The man killed by gunfire was identified as Hashim Salman, head of the student section of the Lebanese Intima’ Party  (“حزب الانتماء اللبناني” or “Lebanese Affiliation Party”), led by Ahmad el-Ass’ad whose family has been politically eclipsed within the Shiite community since the mid-1980s.
When the bus carrying the Intima’ group stopped outside the Iranian embassy, Hezbollah bullies, all identifiable by their black T-shirts, yellow armbands and blue jeans, wearing pistols on their belts, attacked the vehicle with batons, smashing its windows.
The two groups scuffled on the street and the Hezbollah men drew their weapons and opened fire, killing Hashim Salman and wounding Muhammad Hassan, Hassan Hassan, Hassan Souli and Ziad Ali.
The Intima’ Party leader told this morning’s edition of the independent Beirut daily an-Nahar, “About a hundred of our supporters, most of them university students, headed to the Iranian embassy to tell Iranians ‘you involved our men in the Syria war, which is something we don’t accept. If you are so keen on fighting this war, send in your Iranian army to fight whoever it wants.’”
Ass’ad said Hezbollah bullies attacked his supporters as soon as their bus approached the Iranian embassy. He said Salman was specifically targeted and shot twice in the abdomen at close range “because Hezbollah knows he is very close to me.”
Ass’ad also charged that after falling to the ground, Salman was left to bleed for about 20 minutes before his assailants allowed moving him to hospital.
Clockwise from L.: Ahmad, Kamel and Ahmad Bey el-Ass'ad
Talking separately to al-Mustaqbal newspaper, the Intima’ leader said Salman’s premeditated “execution” was meant to send him and his party a message.
“The incident,” he said, “proved that Hassan Nasrallah’s problem is not with the Takfiris in Syria, but with the opposite view inside the Shiite community. Hashim was Shiite, so were his father and forefathers. Where is the Takfiri in this? Those were university student protestors…”
The Intima’ party leader’s father and grandfather dominated Shiite politics in Lebanon for nearly 40 years.

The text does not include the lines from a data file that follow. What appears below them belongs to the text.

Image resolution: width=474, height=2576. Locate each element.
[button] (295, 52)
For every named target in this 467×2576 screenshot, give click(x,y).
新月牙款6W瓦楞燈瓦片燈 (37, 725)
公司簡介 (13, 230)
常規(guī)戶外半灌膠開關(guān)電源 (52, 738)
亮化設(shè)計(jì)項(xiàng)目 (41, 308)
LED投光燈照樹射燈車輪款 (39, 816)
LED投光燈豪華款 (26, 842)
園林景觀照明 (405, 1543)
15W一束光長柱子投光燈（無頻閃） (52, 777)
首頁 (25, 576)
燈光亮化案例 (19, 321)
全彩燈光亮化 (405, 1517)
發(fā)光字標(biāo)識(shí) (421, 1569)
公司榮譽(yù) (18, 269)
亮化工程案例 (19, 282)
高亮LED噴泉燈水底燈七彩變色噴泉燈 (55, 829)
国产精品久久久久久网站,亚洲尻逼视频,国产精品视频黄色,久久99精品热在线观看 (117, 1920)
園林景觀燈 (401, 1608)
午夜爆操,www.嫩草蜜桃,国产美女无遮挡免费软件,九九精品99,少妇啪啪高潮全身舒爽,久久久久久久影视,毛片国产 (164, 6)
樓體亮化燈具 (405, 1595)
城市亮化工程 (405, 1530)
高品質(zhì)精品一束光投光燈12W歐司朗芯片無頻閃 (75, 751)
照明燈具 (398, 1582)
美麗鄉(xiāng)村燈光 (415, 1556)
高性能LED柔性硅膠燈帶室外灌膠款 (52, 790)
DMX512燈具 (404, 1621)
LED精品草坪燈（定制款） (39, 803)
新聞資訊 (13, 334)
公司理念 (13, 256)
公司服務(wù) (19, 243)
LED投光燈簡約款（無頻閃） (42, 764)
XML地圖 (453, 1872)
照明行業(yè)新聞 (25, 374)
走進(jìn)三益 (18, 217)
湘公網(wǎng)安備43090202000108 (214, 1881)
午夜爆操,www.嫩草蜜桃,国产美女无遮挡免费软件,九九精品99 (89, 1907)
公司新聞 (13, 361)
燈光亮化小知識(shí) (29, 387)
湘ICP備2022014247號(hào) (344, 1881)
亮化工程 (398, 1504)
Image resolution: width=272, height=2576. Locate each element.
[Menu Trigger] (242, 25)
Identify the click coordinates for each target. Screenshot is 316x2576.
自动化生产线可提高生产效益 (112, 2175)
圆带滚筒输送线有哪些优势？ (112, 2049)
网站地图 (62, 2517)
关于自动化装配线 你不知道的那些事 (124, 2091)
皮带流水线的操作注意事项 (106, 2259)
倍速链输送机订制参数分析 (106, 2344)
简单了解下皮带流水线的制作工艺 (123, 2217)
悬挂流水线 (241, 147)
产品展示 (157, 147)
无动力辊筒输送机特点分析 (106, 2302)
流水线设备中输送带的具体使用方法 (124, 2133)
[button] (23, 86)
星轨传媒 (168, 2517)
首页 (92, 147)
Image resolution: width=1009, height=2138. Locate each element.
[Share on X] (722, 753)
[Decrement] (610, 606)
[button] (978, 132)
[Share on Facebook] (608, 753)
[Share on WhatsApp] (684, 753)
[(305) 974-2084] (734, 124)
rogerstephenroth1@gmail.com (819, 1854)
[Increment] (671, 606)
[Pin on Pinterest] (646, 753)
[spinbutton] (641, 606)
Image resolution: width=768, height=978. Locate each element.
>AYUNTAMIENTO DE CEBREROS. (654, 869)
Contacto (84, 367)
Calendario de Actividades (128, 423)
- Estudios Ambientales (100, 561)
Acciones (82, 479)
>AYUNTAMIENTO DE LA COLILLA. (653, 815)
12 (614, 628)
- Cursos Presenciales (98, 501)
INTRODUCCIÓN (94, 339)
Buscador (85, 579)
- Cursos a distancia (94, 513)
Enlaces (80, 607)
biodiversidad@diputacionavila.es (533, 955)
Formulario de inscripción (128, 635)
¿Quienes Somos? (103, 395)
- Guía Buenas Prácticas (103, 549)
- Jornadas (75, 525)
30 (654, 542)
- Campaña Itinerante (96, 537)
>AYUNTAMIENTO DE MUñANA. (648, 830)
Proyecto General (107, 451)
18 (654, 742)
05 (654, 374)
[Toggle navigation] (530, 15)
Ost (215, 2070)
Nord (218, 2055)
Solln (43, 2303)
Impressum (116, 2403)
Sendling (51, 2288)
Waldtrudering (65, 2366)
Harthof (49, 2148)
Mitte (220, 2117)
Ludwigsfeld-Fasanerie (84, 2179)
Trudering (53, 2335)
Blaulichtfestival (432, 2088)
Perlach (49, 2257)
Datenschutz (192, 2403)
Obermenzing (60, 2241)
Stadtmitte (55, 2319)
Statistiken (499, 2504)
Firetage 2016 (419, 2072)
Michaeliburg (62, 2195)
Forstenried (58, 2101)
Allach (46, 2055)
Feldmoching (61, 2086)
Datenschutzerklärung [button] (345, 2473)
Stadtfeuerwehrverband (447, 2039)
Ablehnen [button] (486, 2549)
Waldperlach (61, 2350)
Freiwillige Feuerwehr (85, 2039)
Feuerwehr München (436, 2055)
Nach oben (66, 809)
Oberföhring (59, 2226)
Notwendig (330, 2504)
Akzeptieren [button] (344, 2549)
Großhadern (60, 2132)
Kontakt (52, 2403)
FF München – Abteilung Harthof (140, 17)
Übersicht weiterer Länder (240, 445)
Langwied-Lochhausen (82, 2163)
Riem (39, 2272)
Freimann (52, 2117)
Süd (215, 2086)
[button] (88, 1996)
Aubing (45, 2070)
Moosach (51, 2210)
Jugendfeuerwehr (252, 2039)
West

Both his father Kamel el-Ass’ad and grandfather Ahmad Bey el-Ass’ad served as Lebanese parliament speaker frequently between 1951 and 1984.
Syria sidelined Kamel el-Ass’ad from Lebanese politics in 1984, when it threw its weight behind the more hardline Shiite groups – namely, the pro-Syrian Amal Movement headed by current House Speaker Nabih Berri and Iran’s cat’s-paw Hezbollah.